Asenov, A. and Brown, A.R. and Roy, S. (1998) Parallel semiconductor device simulation: from power to 'atomistic' devices. In, *International Workshop on Computational Electronics*, 19-21 October 1998, pages pp. 58-61, Osaka, Japan.

http://eprints.gla.ac.uk/3031/

# Parallel Semiconductor Device Simulation: from Power to 'Atomistic' Devices

A. Asenov, A.R. Brown and S. Roy

Device Modelling Group
Department of Electronics and Electrical Engineering
University of Glasgow, Glasgow G12 8LT, UK
Tel: +44 141 330 5233, Fax: +44 141 330 4907
E-mail: A.Asenov@elec.gla.ac.uk

This paper discusses various aspects of the parallel simulation of semiconductor devices on mesh connected MIMD platforms with distributed memory and a message passing programming paradigm. We describe the spatial domain decomposition approach adopted in the simulation of various devices, the generation of structured topologically rectangular 2D and 3D finite element grids and the optimisation of their partitioning using simulated annealing techniques. The development of efficient and scalable parallel solvers is a central issue of parallel simulations and the design of parallel SOR, conjugate gradient and multigrid solvers is discussed. The domain decomposition approach is illustrated in examples ranging from 'atomistic' simulation of decanano MOSFETs to simulation of power IGBTs rated for 1000V.

## 1. Introduction

Computer-aided numerical modelling and simulation has become an indispensable tool in the understanding, design and optimisation of various semiconductor devices. The complex architecture of modern devices requires in many cases 3D simulation. The use of parallel processing systems is a widely accepted approach to attain the computational power and memory requirement inherent in 3D simulation [1-4]. However, considerable attention must be paid to the underlying architecture of the parallel system to ensure maximum efficiency, scalability and portability of the code.

We focus our discussion on the design of semiconductor device simulation algorithms for mesh connected MIMD platforms with distributed memory and four way connectivity. Our approach is based on finite difference or structured topologically rectangular finite element 3D grids [5]. The nature of such grids makes them amenable to partitioning over mesh connected arrays of processors using domain decomposition techniques. The relative simplicity of the corresponding parallel code design reduces the time-to-answer when new models, simulation techniques and devices are investigated.
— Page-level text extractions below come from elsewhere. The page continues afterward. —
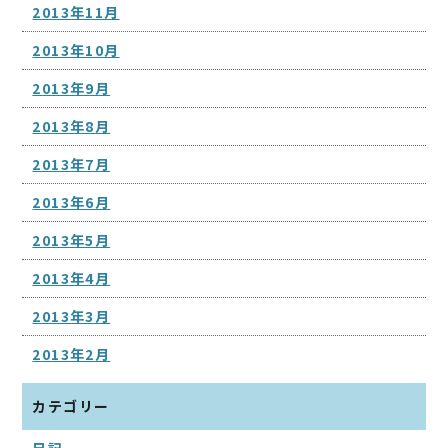
2013年11月
2013年10月
2013年9月
2013年8月
2013年7月
2013年6月
2013年5月
2013年4月
2013年3月
2013年2月
カテゴリー
日記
We briefly describe the domain decomposition approach and the optimisation of the partitioning in the next section. Basic methods for generation of structured topologically rectangular 2D and 3D finite element grids are discussed in Section 3. Several aspects of the design of SOR, conjugate gradient and multigrid parallel solvers are discussed in Section 4. Finally in Secton 5 we give examples of large scale parallel semiconductor device simulation.

## 2. Domain decomposition

The basic idea of decomposing a 3D semiconductor device solution domain over a 2D array of *NxM* processors is illustrated in Fig.1 for a quarter of an IGBT cell.
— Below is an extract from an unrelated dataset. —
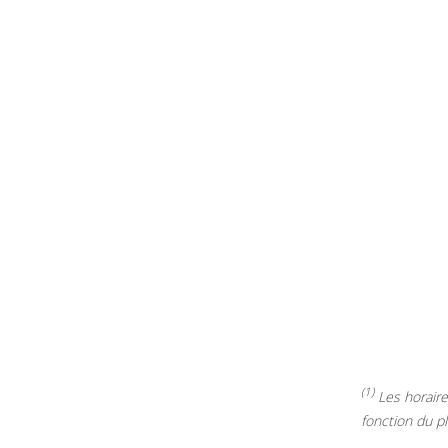
(1)
Les horaires
fonction du p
Fig.1: Partitioning of a 3D semiconductor device solution domain over a 2D array of 2×4 processors.

The device is partitioned into  $2\times4$  subdomains along two of the spatial dimensions and each of the subdomains include the whole third dimension. In the above partition each processor is assigned a column of elements partitioned in one spatial plane and including all the elements in the

0-7803-4369-7/98 \$10.00 ©1998 IEEE

third direction. The partitioning must ensure that the edges of grid subdomains overlap only on neighbouring processors. For many iterative linear solvers [6], highest parallel efficiency is obtained when the largest subdomain size volume, and the largest subdomain surface are at a minimum. Ideal first order load balancing only occurs when the number of grid nodes is exactly divisible by the number of processors in each dimension of the processor array. Otherwise deep oscillations in speedup and efficiency occur (Fig.2). To improve speedup for an arbitrary grid size, an alternate partitioning can be found using simulated annealing [7] which preserves the 4-way connectivity of grid subdomains and smoothes the performance oscillations.
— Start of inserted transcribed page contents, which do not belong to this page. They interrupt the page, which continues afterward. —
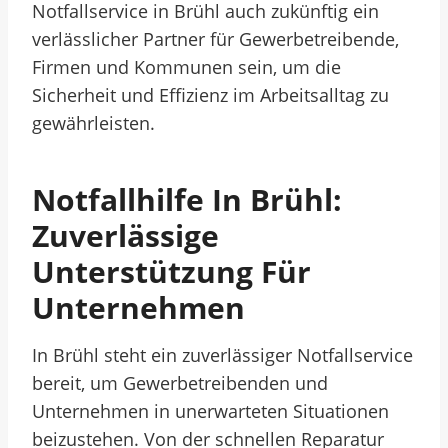
Notfallservice in Brühl auch zukünftig ein
verlässlicher Partner für Gewerbetreibende,
Firmen und Kommunen sein, um die
Sicherheit und Effizienz im Arbeitsalltag zu
gewährleisten.
Notfallhilfe In Brühl:
Zuverlässige
Unterstützung Für
Unternehmen
In Brühl steht ein zuverlässiger Notfallservice
bereit, um Gewerbetreibenden und
Unternehmen in unerwarteten Situationen
beizustehen. Von der schnellen Reparatur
Fig.2: Speed-up with and without optimisation for an  $8\times8$  processor array

## 3. Topologically rectangular grids

To simplify the domain decomposition and the corresponding code design we use structured 2D and 3D topologically rectangular grids. Such grids allow two or three index ordering preserving the number of grid nodes in each one of the index directions. Nodes with neighbouring indices are physically adjacent in the grid. Most finite difference grids are inherently topologically rectangular, however it is also possible to construct topologically rectangular finite element (FE) grids. Although such requirements restrict to some extent the flexibility of the FE approximation we have found that devices with rather complicated shapes may be triangulated with topologically rectangular grids.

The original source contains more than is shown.